The correct interpretation of these standardized effects is that for every 1SD increase in biking, you expect a 0.94SD decrease in heart disease, and for every 1SD increase in smoking, you would expect a 0.32 increase in heart disease.
So, we can see that actually biking has a much higher relative effect on heart disease than smoking (although in the opposite direction). That said, this assumes that both the two IVs have similar standard deviations, and distributions, and we didn’t check that in this example.
3.5 Visualizing Multiple Regression
There are loads of different ways to visualize multiple regression.
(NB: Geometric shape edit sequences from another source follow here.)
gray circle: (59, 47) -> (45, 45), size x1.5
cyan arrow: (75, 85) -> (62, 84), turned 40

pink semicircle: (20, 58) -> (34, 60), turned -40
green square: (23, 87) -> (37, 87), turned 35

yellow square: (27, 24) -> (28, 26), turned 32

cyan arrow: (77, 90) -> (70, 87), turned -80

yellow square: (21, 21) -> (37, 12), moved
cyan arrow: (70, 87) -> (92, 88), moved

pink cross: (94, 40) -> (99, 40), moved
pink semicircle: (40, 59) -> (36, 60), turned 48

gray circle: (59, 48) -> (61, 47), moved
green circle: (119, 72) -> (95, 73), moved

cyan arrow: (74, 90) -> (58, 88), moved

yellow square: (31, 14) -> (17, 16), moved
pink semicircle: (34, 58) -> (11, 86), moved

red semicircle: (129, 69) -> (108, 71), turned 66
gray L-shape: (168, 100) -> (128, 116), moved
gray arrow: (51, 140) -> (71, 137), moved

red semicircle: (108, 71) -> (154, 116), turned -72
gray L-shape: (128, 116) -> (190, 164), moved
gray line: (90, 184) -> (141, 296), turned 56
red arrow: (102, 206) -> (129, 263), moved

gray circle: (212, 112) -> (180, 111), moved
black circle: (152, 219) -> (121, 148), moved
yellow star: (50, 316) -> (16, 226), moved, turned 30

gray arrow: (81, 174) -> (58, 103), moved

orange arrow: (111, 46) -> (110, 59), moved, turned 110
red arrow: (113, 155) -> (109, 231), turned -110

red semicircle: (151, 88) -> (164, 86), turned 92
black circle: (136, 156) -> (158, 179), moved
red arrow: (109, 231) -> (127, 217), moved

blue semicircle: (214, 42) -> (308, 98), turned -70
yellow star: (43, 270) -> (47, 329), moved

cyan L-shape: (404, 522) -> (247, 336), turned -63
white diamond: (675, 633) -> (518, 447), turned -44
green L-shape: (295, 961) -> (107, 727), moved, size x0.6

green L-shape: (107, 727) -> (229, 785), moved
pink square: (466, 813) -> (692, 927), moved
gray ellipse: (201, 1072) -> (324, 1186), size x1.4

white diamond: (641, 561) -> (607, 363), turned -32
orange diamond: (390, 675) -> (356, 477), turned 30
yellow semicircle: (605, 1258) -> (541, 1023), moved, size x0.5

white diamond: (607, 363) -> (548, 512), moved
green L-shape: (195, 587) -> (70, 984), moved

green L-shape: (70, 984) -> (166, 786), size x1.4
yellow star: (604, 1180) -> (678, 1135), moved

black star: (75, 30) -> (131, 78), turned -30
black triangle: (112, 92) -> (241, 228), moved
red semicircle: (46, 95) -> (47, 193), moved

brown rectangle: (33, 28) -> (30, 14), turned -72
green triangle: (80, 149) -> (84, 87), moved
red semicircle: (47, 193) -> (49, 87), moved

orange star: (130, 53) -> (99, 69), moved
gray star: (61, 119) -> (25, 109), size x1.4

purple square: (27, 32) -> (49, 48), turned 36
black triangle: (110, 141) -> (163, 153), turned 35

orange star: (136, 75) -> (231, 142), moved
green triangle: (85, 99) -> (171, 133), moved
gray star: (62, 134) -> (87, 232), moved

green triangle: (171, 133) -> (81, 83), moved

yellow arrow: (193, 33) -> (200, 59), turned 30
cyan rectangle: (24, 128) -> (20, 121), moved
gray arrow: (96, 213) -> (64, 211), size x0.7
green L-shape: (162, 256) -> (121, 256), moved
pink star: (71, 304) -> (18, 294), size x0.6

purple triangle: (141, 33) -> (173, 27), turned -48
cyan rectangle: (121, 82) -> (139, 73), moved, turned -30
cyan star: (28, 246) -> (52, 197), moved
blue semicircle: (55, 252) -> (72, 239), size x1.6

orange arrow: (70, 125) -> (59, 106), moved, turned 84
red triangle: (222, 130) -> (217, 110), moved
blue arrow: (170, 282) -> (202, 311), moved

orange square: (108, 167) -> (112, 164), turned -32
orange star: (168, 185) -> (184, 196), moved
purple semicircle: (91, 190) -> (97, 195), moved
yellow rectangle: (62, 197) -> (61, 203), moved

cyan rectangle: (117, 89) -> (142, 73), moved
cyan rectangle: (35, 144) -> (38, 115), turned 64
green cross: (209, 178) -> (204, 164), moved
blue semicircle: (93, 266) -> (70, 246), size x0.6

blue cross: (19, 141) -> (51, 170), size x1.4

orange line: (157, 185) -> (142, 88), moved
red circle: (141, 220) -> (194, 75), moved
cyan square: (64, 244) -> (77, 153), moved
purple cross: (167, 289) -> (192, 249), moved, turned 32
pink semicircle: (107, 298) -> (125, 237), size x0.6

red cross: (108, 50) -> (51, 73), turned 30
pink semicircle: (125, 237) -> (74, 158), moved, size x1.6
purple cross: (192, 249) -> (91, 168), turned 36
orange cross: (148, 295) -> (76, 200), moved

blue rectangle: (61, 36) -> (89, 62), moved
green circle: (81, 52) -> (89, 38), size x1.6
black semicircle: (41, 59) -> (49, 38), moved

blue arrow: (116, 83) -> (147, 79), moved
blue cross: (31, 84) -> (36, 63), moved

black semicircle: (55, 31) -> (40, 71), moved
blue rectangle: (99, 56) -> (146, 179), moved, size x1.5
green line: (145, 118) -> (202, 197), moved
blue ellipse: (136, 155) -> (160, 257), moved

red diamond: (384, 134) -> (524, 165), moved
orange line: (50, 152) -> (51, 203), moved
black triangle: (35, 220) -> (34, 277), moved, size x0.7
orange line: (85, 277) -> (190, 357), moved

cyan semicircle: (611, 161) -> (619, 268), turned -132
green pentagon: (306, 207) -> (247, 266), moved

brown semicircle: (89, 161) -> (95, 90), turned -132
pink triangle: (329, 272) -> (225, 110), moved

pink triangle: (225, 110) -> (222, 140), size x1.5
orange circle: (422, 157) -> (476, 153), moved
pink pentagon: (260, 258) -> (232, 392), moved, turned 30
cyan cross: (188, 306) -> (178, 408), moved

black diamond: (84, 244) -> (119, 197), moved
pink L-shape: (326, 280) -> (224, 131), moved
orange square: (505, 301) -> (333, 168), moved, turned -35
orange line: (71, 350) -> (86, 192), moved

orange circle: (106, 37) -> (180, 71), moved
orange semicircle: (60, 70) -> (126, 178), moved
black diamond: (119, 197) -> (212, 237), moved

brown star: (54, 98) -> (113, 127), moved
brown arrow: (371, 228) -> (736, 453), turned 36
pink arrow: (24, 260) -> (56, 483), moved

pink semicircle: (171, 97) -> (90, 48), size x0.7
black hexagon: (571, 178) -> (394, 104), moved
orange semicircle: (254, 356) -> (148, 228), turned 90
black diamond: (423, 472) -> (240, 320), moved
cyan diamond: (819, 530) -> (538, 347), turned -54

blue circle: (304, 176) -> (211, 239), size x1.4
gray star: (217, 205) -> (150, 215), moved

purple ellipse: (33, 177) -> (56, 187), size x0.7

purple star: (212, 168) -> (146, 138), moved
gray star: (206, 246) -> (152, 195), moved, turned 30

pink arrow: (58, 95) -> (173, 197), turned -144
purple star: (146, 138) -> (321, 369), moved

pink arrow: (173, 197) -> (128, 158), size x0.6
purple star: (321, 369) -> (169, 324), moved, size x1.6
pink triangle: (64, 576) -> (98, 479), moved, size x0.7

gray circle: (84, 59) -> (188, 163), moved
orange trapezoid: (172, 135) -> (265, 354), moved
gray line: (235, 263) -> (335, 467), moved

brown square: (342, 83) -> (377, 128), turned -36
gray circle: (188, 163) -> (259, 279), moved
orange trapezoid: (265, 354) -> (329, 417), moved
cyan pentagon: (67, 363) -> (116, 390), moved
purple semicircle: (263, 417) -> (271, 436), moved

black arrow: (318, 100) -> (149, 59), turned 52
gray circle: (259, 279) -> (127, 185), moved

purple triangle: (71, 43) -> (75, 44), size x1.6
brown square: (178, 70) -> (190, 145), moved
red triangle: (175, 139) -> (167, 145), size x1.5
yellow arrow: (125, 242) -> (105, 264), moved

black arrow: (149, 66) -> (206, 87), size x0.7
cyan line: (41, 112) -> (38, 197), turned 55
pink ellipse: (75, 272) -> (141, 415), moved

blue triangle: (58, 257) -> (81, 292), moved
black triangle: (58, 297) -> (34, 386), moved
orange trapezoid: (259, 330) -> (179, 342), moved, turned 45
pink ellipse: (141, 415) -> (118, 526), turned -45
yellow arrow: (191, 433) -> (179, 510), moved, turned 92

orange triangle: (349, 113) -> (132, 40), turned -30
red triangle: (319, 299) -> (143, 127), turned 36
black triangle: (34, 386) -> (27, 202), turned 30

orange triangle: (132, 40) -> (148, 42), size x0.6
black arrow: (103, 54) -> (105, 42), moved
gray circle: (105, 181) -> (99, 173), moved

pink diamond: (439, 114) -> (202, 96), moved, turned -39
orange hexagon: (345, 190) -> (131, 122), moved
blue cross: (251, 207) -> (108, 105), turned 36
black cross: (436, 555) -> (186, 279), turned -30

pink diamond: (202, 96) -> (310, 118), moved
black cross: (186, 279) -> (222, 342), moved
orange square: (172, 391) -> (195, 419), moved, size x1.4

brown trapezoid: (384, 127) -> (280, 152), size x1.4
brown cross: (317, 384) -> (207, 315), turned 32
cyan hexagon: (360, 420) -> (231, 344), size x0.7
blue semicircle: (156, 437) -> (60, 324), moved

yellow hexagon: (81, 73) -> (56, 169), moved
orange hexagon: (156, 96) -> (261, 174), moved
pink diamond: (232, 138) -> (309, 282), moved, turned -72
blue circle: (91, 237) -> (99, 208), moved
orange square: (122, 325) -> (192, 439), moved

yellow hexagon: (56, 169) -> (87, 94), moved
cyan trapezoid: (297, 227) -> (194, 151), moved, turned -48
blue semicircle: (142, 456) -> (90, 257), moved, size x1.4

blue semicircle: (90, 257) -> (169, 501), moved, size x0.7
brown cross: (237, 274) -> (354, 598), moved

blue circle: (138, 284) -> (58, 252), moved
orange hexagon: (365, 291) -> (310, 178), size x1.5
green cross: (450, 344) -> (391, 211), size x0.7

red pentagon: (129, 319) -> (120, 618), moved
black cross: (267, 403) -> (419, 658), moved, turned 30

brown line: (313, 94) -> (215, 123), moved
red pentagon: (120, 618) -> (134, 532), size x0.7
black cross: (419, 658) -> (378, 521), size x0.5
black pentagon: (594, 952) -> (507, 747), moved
It’s not trivial, because we have more than two variables, so we can’t use the techniques we used already.
Some people like to use 3D-style plots, which look cool, but are not always easy to interpret, and take quite a lot of extra work, for what I would say is not that much payoff (if any).
In this case, we can use a pretty simple visualization, where we could plot the relationship of biking to heart disease at different levels of smoking.
This would be a fairly typical way to do things if we thought the relationship between biking and heart disease changed according to the level of smoking, in which case it would be a moderator. Here, it doesn’t really work that way, but it’s a cool visualization regardless. It does require some data prep, but not that much, and I took the basic idea from the website where I sourced the data: https://www.scribbr.com/statistics/linear-regression-in-r/
Here, we can see that the effect of smoking is really just to raise the likelihood of heart disease, however much biking you do.
So, for a given person who bikes a given amount, if they smoke more they will have a higher risk than a person who bikes the same amount but smokes less.
But, for a given smoker, the more they bike, the lower their risk of heart disease, to the extent that if a heavy smoker bikes enough, their actual risk of heart disease could even be lower than a non-smoker who does not bike at all.
Don’t forget, this is not real data, but the point stands. Get on your bike.